# Poll - What color is best for Glycine Airman 22?



## r3nola

White Black or Blue


----------



## Deacon211

I think the Black has the highest contrast which is what attracts me to it. I really love the colors of my SST 12 in blue, but the orange numbers just don’t stand out the way white on black would.


Sent from my iPad using Tapatalk


----------



## endotreated

Blue then black


----------



## r3nola

endotreated said:


> Blue then black


Yes I am torn between blue and black. They are available today on Mass Drop - apparently at an excellent price. I think I would like to get one. Let's see some more opinions please.


----------



## hedd

It's a complete toss up for me. I've always wanted blue because the day-night fade makes so much sense, black is the most practical and looks clean and great, white is extremely sharp and striking on the wrist. Also white has the only strap I would use.

At this very moment I lean toward blue.


----------



## r3nola

Deacon211 said:


> I think the Black has the highest contrast which is what attracts me to it. I really love the colors of my SST 12 in blue, but the orange numbers just don't stand out the way white on black would.
> 
> Sent from my iPad using Tapatalk


Yes I see what you're talking about, I think the black stands out a bit more from the stark contrast.


----------



## r3nola

hedd said:


> It's a complete toss up for me. I've always wanted blue because the day-night fade makes so much sense, black is the most practical and looks clean and great, white is extremely sharp and striking on the wrist. Also white has the only strap I would use.
> 
> At this very moment I lean toward blue.


Yes agree with the blue on the Purist because its 24 hour per revolution the fade makes perfect sense.

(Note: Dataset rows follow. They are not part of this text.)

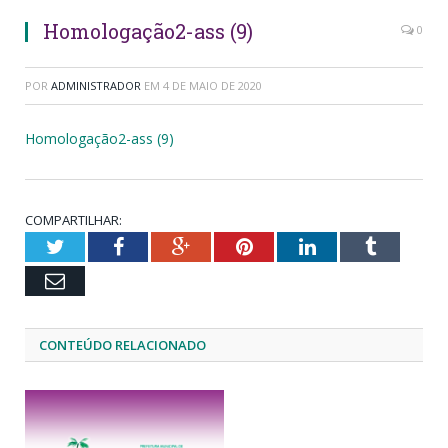
Homologação2-ass (9)
0
POR
ADMINISTRADOR
EM
4 DE MAIO DE 2020
Homologação2-ass (9)
COMPARTILHAR:
Twitter
Facebook
Google+
Pinterest
LinkedIn
Tumblr
Email
CONTEÚDO RELACIONADO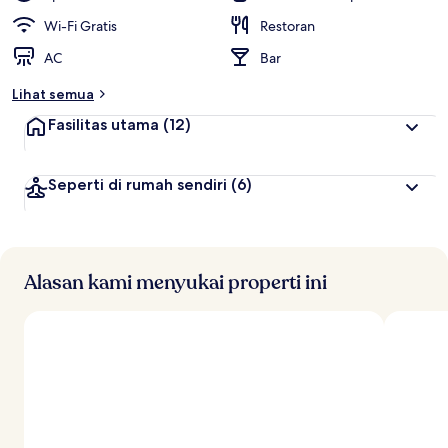
Wi-Fi Gratis
Restoran
AC
Bar
Lihat semua
Fasilitas utama
(12)
Seperti di rumah sendiri
(6)
Alasan kami menyukai properti ini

If I got this right, and I'm no expert, the GMT model I understand has a 12 hour sweep so maybe the fade not so much sense. I find the three time zone on a 24 hour dial with a 12 hour sweep rather confusing. Am I looking at the GMT correctly?


----------



## endotreated

Get the blue, there’s a million black watches and you’ll have a ton. That’s a nice unique blue


----------



## eljay

r3nola said:


> Yes agree with the blue on the Purist because its 24 hour per revolution the fade makes perfect sense.
> 
> If I got this right, and I'm no expert, the GMT model I understand has a 12 hour sweep so maybe the fade not so much sense. I find the three time zone on a 24 hour dial with a 12 hour sweep rather confusing. Am I looking at the GMT correctly?


I have a Base-22 GMT and would recommend the Purist for the reasons you suggest. Also, it's tricky to read the 12hr hand on a 24hr dial, even with the stick indices at the standard 12hr positions.

I find the blue dial to be the most interesting.


----------



## wmshell

Hi r3nola,
I have a Base 22 Luminous. It is very easy to read at a fast glance, because of the black hands on the Yellow'ish background. I find the luminous (white) hands on the white background harder to read when glancing at a watch. I know the Luminous model wasn't one of your choices, but I thought I would throw in my opinion.
The best to you on your choice,
Bill


----------



## yankeexpress

In this case, the blue is the most distinctive.


----------



## Tonystix

Black


----------



## mdrtoronto

I may as well be the only one, but I have a black sst and a white base 22, and I love and prefer the white, one of my top favorite watches.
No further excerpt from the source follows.